Czechs Seek More Control, Boost Tax Revenue From Gaming

The Czech government is preparing to tighten control over the gaming industry and boost its contribution to tax revenue as billionaire Finance Minister Andrej Babis seeks to keep the budget deficit in check.

The ministry is drafting a bill that would raise tax receipts by allowing online gaming for all operators in the Czech Republic, Deputy Finance Minister Ondrej Zavodsky said in an interview. The bill, to be valid as of 2016, would also set separate tax rates for different types of gaming, he said.

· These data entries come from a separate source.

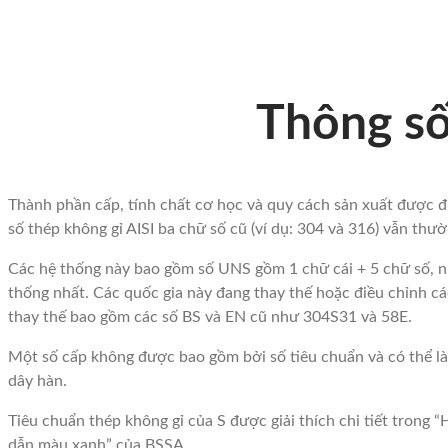
THÔNG
SỐ
Thông số
KỸ
Thành phần cấp, tính chất cơ học và quy cách sản xuất được đi
số thép không gỉ AISI ba chữ số cũ (ví dụ: 304 và 316) vẫn thư
THUẬT
Các hệ thống này bao gồm số UNS gồm 1 chữ cái + 5 chữ số, 
thống nhất. Các quốc gia này đang thay thế hoặc điều chỉnh c
CỦA
thay thế bao gồm các số BS và EN cũ như 304S31 và 58E.
Một số cấp không được bao gồm bởi số tiêu chuẩn và có thể l
dây hàn.
THÉP
Tiêu chuẩn thép không gỉ của S được giải thích chi tiết trong
dẫn màu xanh” của BSSA.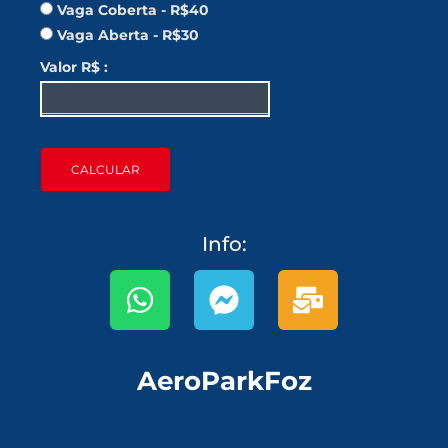
Vaga Coberta - R$40
Vaga Aberta - R$30
Valor R$ :
Info:
AeroParkFoz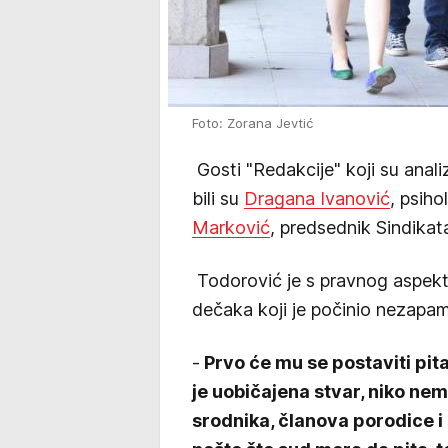
Foto: Zorana Jevtić
Gosti "Redakcije" koji su anali
bili su
Dragana Ivanović
, psiho
Marković
, predsednik Sindikata
Todorović je s pravnog aspekt
dečaka koji je počinio nezapa
-
Prvo će mu se postaviti pita
je uobičajena stvar, niko nem
srodnika, članova porodice i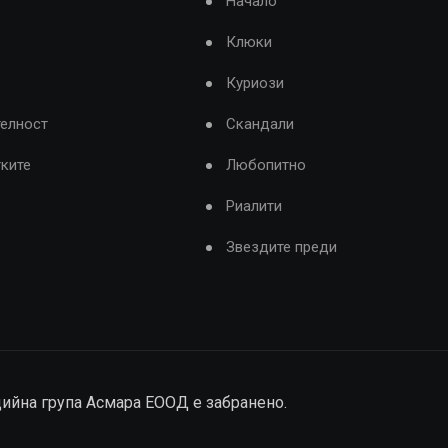
Начало
Клюки
Куриози
телност
Скандали
тките
Любопитно
Риалити
Звездите преди
дийна група Асмара ЕООД е забранено.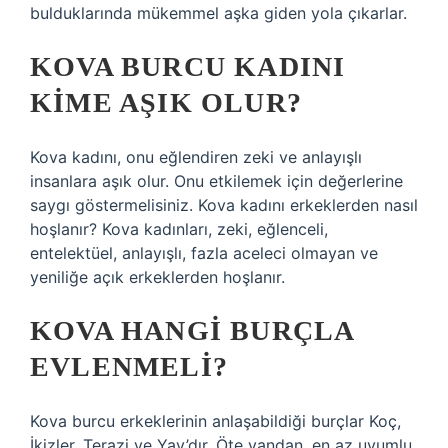
bulduklarında mükemmel aşka giden yola çıkarlar.
KOVA BURCU KADINI
KIME AŞIK OLUR?
Kova kadını, onu eğlendiren zeki ve anlayışlı
insanlara aşık olur. Onu etkilemek için değerlerine
saygı göstermelisiniz. Kova kadını erkeklerden nasıl
hoşlanır? Kova kadınları, zeki, eğlenceli,
entelektüel, anlayışlı, fazla aceleci olmayan ve
yeniliğe açık erkeklerden hoşlanır.
KOVA HANGI BURÇLA
EVLENMELI?
Kova burcu erkeklerinin anlaşabildiği burçlar Koç,
İkizler, Terazi ve Yay’dır. Öte yandan, en az uyumlu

Babis’s ministry is searching for new sources of budget revenue as it seeks to avoid a corporate tax boost envisioned by Premier Bohuslav Sobotka. The government wants to keep the public finance deficit at a maximum of 2 percent of gross domestic product in the years to come, officials have said.

“We need to create an environment that will allow us to tackle hardcore gaming like slots or table games,” Zavodsky said. “The indirect costs for the state stemming from such gambling are several times higher than the revenue it collects. That should be made even.”

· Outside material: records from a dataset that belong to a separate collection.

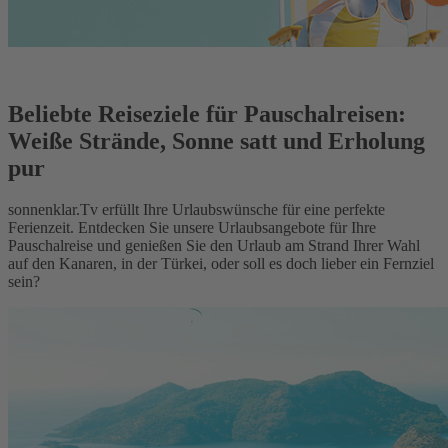
Beliebte Reiseziele für Pauschalreisen:
Weiße Strände, Sonne satt und Erholung
pur
sonnenklar.Tv erfüllt Ihre Urlaubswünsche für eine perfekte
Ferienzeit. Entdecken Sie unsere Urlaubsangebote für Ihre
Pauschalreise und genießen Sie den Urlaub am Strand Ihrer Wahl
auf den Kanaren, in der Türkei, oder soll es doch lieber ein Fernziel
sein?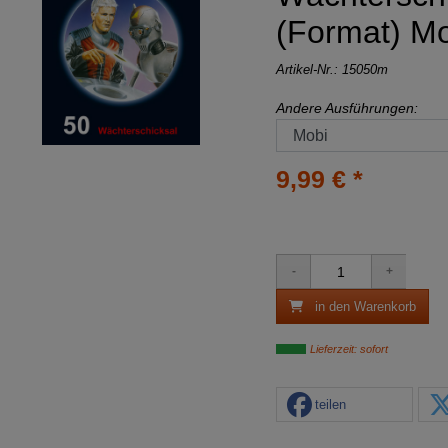
(Format) M
Artikel-Nr.:
15050m
Andere Ausführungen:
9,99 € *
in den Warenkorb
Lieferzeit: sofort
teilen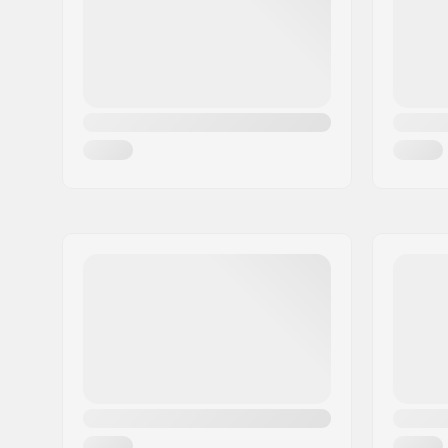
Maa:
Tanska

The Czech Republic, which had some 58,841 gaming machines at the end of March, collects about 8 billion koruna ($402 million) in taxes from the gaming industry a year. The Finance Ministry estimates that costs related to gaming industry are at least four times higher than revenue, he said.

The country has the highest number of bars with gambling licenses per capita worldwide, Zavodsky said.

Casinos and slot operators would thus face higher tax rate, while lottery companies would be taxed less, Zavodsky said. In 2012, a special 20 percent lottery tax on gaming companies was imposed. Slot operators also have to pay a daily fee per machine.